Todos los ojos en las cercanías se volvieron hacia ellos.

El profesor sonrió, claramente disfrutando la atención.

—¿Trucos baratos para atraer a mis estudiantes, verdad?

Agarró la muñeca de Lilith. Con fuerza.

—Dime, ¿quién te envió a seducirlos? ¿Fue tu directora?

Rió estrepitosamente.

—¿Qué tan bajo caerá? Primero, nos hace escuchar esos sonidos impíos. ¿Y ahora esto?

Su agarre se apretó aún más.

Lilith no podía liberarse. Su fuerza no significaba nada contra un profesor adulto. Las lágrimas comenzaron a formarse en sus ojos, pero ninguna palabra de protesta podía escapar de sus labios.

Entonces una mano se aferró al brazo del profesor desde atrás.

Jax lo retorció hacia atrás, bloqueándolo dolorosamente contra la columna vertebral del hombre.

—¡Arghh!

El profesor gritó.

Antes de que pudiera reaccionar más, el pie de Jax se conectó con su trasero.

¡Thud!

La patada lo envió tambaleándose hacia adelante, estrellándose contra sus propios estudiantes.
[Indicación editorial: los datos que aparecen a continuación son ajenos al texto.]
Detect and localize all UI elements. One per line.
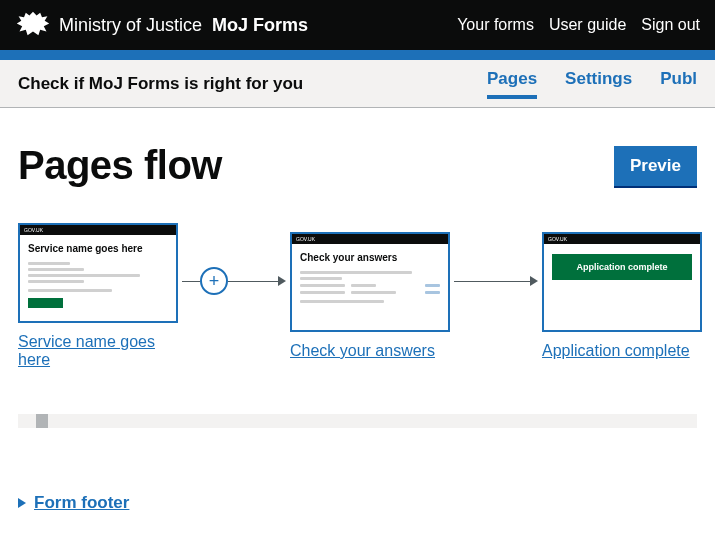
govuk-label: GOV.UK [296,236,315,242]
flow-link-start[interactable]: Service name goes here [18,333,178,369]
thumb-heading: Service name goes here [28,243,168,254]
page-thumbnail: GOV.UK Service name goes here [18,223,178,323]
nav-sign-out[interactable]: Sign out [641,16,700,34]
form-footer-toggle[interactable]: Form footer [0,493,715,536]
arrow-icon [530,276,538,286]
confirmation-banner: Application complete [552,254,692,280]
tab-publish[interactable]: Publ [660,69,697,99]
app-name: MoJ Forms [212,15,308,36]
arrow-icon [278,276,286,286]
start-button-icon [28,298,63,308]
form-title: Check if MoJ Forms is right for you [18,74,487,94]
header-blue-bar [0,50,715,60]
flow-item-check[interactable]: GOV.UK Check your answers Check your ans… [290,232,450,360]
form-footer-link[interactable]: Form footer [34,493,129,513]
govuk-label: GOV.UK [548,236,567,242]
scrollbar-thumb[interactable] [36,414,48,428]
govuk-label: GOV.UK [24,227,43,233]
main-content: Pages flow Previe GOV.UK Service name go… [0,108,715,493]
add-page-button[interactable]: + [200,267,228,295]
flow-link-complete[interactable]: Application complete [542,342,690,360]
ministry-name: Ministry of Justice [59,15,202,36]
thumb-heading: Check your answers [300,252,440,263]
flow-link-check[interactable]: Check your answers [290,342,435,360]
page-thumbnail: GOV.UK Check your answers [290,232,450,332]
nav-your-forms[interactable]: Your forms [457,16,534,34]
nav-user-guide[interactable]: User guide [549,16,626,34]
flow-item-complete[interactable]: GOV.UK Application complete Application … [542,232,702,360]
tab-pages[interactable]: Pages [487,69,537,99]
sub-header: Check if MoJ Forms is right for you Page… [0,60,715,108]
page-title: Pages flow [18,143,614,188]
flow-row: GOV.UK Service name goes here Service na… [18,223,697,369]
preview-button[interactable]: Previe [614,146,697,186]
tab-settings[interactable]: Settings [565,69,632,99]
caret-right-icon [18,498,26,508]
flow-item-start[interactable]: GOV.UK Service name goes here Service na… [18,223,178,369]
connector [450,276,542,286]
horizontal-scrollbar[interactable] [18,414,697,428]
page-thumbnail: GOV.UK Application complete [542,232,702,332]
global-header: Ministry of Justice MoJ Forms Your forms… [0,0,715,50]
connector-add: + [178,267,290,295]
crest-icon [15,10,51,40]
header-nav: Your forms User guide Sign out [457,16,700,34]
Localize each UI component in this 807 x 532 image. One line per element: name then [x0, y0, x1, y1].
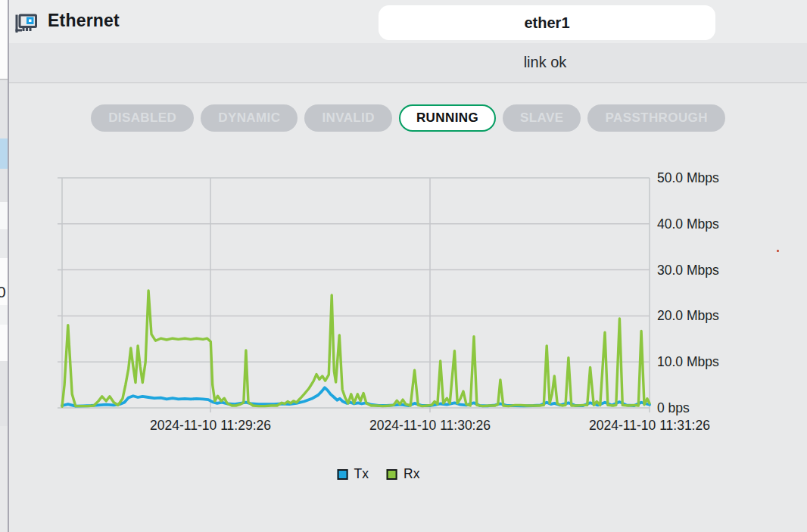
x-tick-label: 2024-11-10 11:31:26 — [565, 418, 734, 434]
header-bar: Ethernet ether1 — [9, 0, 807, 43]
link-status-row: link ok — [9, 43, 807, 83]
background-band — [0, 80, 8, 138]
legend-label: Rx — [404, 466, 419, 482]
legend-swatch-tx — [338, 469, 348, 480]
legend-label: Tx — [354, 466, 369, 482]
red-dot-artifact — [777, 250, 779, 252]
badge-dynamic: DYNAMIC — [201, 104, 298, 132]
background-band — [0, 138, 8, 169]
background-band — [0, 426, 8, 532]
background-band — [0, 361, 8, 426]
network-card-icon — [13, 9, 40, 36]
series-rx — [62, 291, 650, 406]
background-band — [0, 0, 8, 79]
link-status-text: link ok — [462, 54, 628, 71]
background-band — [0, 169, 8, 202]
background-band — [0, 325, 8, 361]
badges-row: DISABLEDDYNAMICINVALIDRUNNINGSLAVEPASSTH… — [9, 104, 807, 132]
background-band — [0, 202, 8, 229]
badge-running: RUNNING — [399, 104, 496, 132]
background-band — [0, 229, 8, 258]
legend-swatch-rx — [387, 469, 397, 480]
background-band — [0, 258, 8, 282]
badge-disabled: DISABLED — [91, 104, 194, 132]
interface-name-field[interactable]: ether1 — [379, 5, 715, 40]
traffic-chart — [62, 178, 650, 408]
x-tick-label: 2024-11-10 11:29:26 — [126, 418, 295, 434]
y-tick-label: 40.0 Mbps — [657, 214, 748, 234]
badge-slave: SLAVE — [503, 104, 581, 132]
badge-invalid: INVALID — [304, 104, 392, 132]
legend-item-tx: Tx — [338, 466, 369, 482]
badge-passthrough: PASSTHROUGH — [587, 104, 724, 132]
background-band — [0, 305, 8, 325]
clipped-background-text: 0 — [0, 283, 6, 301]
legend-item-rx: Rx — [387, 466, 419, 482]
y-tick-label: 0 bps — [657, 398, 748, 418]
y-tick-label: 20.0 Mbps — [657, 306, 748, 325]
panel-left-divider — [8, 0, 9, 532]
chart-legend: TxRx — [338, 466, 420, 482]
background-page-strip: 0 — [0, 0, 8, 532]
y-tick-label: 10.0 Mbps — [657, 352, 748, 372]
y-tick-label: 30.0 Mbps — [657, 260, 748, 280]
page-title: Ethernet — [48, 11, 120, 31]
y-tick-label: 50.0 Mbps — [657, 168, 748, 188]
background-band — [0, 79, 8, 80]
x-tick-label: 2024-11-10 11:30:26 — [345, 418, 515, 434]
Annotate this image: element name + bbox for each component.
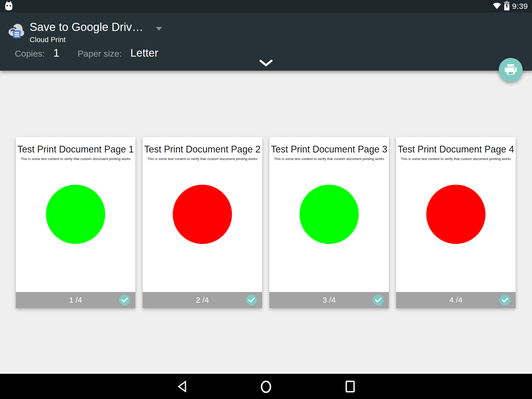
page-title: Test Print Document Page 4: [396, 144, 516, 155]
chevron-down-icon: [260, 60, 272, 68]
home-icon: [260, 390, 272, 394]
destination-name: Save to Google Driv…: [30, 21, 143, 34]
page-title: Test Print Document Page 2: [143, 144, 262, 155]
wifi-icon: [493, 2, 501, 10]
page-body-text: This is some test content to verify that…: [269, 157, 389, 161]
page-card-3[interactable]: Test Print Document Page 3 This is some …: [269, 137, 389, 308]
page-footer: 1 /4: [16, 292, 135, 308]
page-body-text: This is some test content to verify that…: [396, 157, 516, 161]
android-robot-icon: [4, 0, 14, 12]
dropdown-caret-icon: [156, 27, 162, 31]
page-body-text: This is some test content to verify that…: [16, 157, 135, 161]
page-card-1[interactable]: Test Print Document Page 1 This is some …: [16, 137, 135, 308]
battery-charging-icon: [504, 1, 510, 11]
page-graphic-circle: [173, 185, 232, 244]
print-options-summary[interactable]: Copies: 1 Paper size: Letter: [15, 47, 158, 59]
copies-value[interactable]: 1: [53, 47, 59, 59]
status-bar: 9:39: [0, 0, 532, 12]
page-title: Test Print Document Page 3: [269, 144, 389, 155]
page-footer: 2 /4: [143, 292, 262, 308]
destination-selector[interactable]: Save to Google Driv… Cloud Print: [7, 22, 162, 44]
recents-icon: [345, 389, 355, 393]
print-button[interactable]: [499, 58, 523, 82]
page-graphic-circle: [46, 185, 105, 244]
printer-icon: [505, 64, 517, 76]
page-number: 2 /4: [196, 296, 209, 304]
preview-area: Test Print Document Page 1 This is some …: [0, 71, 532, 374]
page-graphic-circle: [426, 185, 486, 244]
recents-button[interactable]: [345, 381, 355, 393]
page-title: Test Print Document Page 1: [16, 144, 135, 155]
expand-options-button[interactable]: [259, 60, 273, 68]
page-selected-check-icon[interactable]: [500, 295, 510, 305]
status-time: 9:39: [512, 2, 528, 11]
page-number: 1 /4: [69, 296, 82, 304]
back-button[interactable]: [177, 381, 187, 393]
page-graphic-circle: [300, 185, 359, 244]
page-card-2[interactable]: Test Print Document Page 2 This is some …: [143, 137, 262, 308]
page-number: 3 /4: [323, 296, 336, 304]
copies-label: Copies:: [15, 49, 45, 59]
page-selected-check-icon[interactable]: [246, 295, 257, 305]
cloud-print-icon: [7, 22, 25, 40]
page-number: 4 /4: [449, 296, 462, 304]
page-footer: 3 /4: [269, 292, 389, 308]
page-body-text: This is some test content to verify that…: [143, 157, 262, 161]
page-selected-check-icon[interactable]: [373, 295, 384, 305]
print-preview-screen: 9:39: [0, 0, 532, 399]
paper-size-label: Paper size:: [78, 49, 122, 59]
page-card-4[interactable]: Test Print Document Page 4 This is some …: [396, 137, 516, 308]
navigation-bar: [0, 374, 532, 399]
paper-size-value[interactable]: Letter: [130, 47, 158, 59]
home-button[interactable]: [260, 380, 272, 394]
destination-subtitle: Cloud Print: [30, 36, 162, 44]
page-footer: 4 /4: [396, 292, 516, 308]
print-options-header: Save to Google Driv… Cloud Print Copies:…: [0, 12, 532, 71]
back-icon: [177, 389, 187, 393]
page-selected-check-icon[interactable]: [119, 295, 130, 305]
Los tres se volvieron, siseando de furia.

El profesor se estabilizó, con el rostro contorsionado de rabia.

—¿Qué significa esto?

Se enderezó la chaqueta indignado.

—¿Tiene alguna idea de lo que acaba de hacer? ¿Ha perdido completamente la

—¿Qué cree usted? —la voz de Jax cortó como una navaja—. ¿Que puede asustar a mi estudiante? ¿Amenazarla? ¿Acusarla públicamente?

Sus ojos se volvieron fríos.

—¿Y yo me quedaría ahí mirando?

Las fosas nasales del profesor se dilataron.

—¡No tiene idea de lo que ella hizo!

Jax dio un paso adelante, posicionándose entre Lilith y sus acusadores.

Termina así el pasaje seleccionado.